◆ **Exercise**: Please return every line in the following data that includes the string "interno".
——
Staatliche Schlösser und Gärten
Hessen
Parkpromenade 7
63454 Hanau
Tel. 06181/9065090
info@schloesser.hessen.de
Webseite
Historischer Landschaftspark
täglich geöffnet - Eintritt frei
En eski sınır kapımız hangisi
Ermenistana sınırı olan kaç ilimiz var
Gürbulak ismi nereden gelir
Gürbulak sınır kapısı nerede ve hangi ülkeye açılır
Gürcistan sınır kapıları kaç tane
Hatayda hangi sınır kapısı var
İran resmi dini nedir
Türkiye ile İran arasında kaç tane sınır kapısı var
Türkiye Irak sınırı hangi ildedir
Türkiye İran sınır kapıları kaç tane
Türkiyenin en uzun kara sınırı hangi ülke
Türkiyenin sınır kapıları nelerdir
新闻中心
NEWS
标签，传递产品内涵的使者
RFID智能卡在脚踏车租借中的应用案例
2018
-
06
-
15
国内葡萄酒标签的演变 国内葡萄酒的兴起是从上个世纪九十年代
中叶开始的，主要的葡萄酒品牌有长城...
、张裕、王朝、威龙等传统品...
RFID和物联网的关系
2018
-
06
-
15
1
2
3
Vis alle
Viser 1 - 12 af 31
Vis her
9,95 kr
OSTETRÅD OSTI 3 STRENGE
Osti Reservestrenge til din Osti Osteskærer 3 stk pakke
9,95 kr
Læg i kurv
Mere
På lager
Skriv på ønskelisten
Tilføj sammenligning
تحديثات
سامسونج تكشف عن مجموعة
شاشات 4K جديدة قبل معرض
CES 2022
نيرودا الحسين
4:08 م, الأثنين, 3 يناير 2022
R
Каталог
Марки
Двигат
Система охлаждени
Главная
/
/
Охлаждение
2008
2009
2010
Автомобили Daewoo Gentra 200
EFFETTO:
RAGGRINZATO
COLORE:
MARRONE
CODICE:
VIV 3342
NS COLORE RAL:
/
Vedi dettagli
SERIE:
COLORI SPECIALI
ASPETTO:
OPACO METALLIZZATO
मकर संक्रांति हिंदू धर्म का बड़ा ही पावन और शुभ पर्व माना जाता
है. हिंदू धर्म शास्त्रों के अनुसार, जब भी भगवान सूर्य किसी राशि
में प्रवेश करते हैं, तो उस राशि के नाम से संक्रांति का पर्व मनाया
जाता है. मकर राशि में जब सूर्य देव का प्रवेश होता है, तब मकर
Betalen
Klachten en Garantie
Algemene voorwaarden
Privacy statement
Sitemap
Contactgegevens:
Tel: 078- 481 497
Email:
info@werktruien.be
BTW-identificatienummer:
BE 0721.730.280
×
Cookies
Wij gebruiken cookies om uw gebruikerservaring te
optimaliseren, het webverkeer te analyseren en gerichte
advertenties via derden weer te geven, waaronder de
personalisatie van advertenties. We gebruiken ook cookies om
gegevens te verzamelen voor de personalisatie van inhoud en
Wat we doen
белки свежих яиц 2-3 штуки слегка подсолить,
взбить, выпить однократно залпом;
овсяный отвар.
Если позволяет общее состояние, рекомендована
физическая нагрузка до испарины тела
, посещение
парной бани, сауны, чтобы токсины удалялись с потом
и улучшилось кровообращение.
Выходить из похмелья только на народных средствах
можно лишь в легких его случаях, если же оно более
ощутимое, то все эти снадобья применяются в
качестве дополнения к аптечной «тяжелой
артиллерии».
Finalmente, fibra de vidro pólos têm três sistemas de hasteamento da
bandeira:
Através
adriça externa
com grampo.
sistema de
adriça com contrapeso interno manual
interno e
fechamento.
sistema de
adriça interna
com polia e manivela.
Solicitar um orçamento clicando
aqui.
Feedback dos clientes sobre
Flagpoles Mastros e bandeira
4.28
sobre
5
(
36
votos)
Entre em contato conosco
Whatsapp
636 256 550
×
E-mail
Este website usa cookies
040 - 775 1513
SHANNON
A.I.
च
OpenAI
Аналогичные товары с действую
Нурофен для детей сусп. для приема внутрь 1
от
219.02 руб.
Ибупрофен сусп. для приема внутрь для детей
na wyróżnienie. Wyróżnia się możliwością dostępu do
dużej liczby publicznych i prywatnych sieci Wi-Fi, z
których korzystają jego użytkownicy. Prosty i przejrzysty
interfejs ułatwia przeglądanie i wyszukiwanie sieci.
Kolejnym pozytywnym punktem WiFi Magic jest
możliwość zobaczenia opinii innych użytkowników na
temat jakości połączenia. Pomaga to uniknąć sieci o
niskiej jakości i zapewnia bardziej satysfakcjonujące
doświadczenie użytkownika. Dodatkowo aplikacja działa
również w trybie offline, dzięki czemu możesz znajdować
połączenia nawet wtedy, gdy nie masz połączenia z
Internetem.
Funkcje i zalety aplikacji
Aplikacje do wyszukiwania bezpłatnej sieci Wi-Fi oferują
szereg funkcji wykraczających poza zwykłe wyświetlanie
——
◆ **Expected answer**:
adriça com contrapeso interno manual
interno e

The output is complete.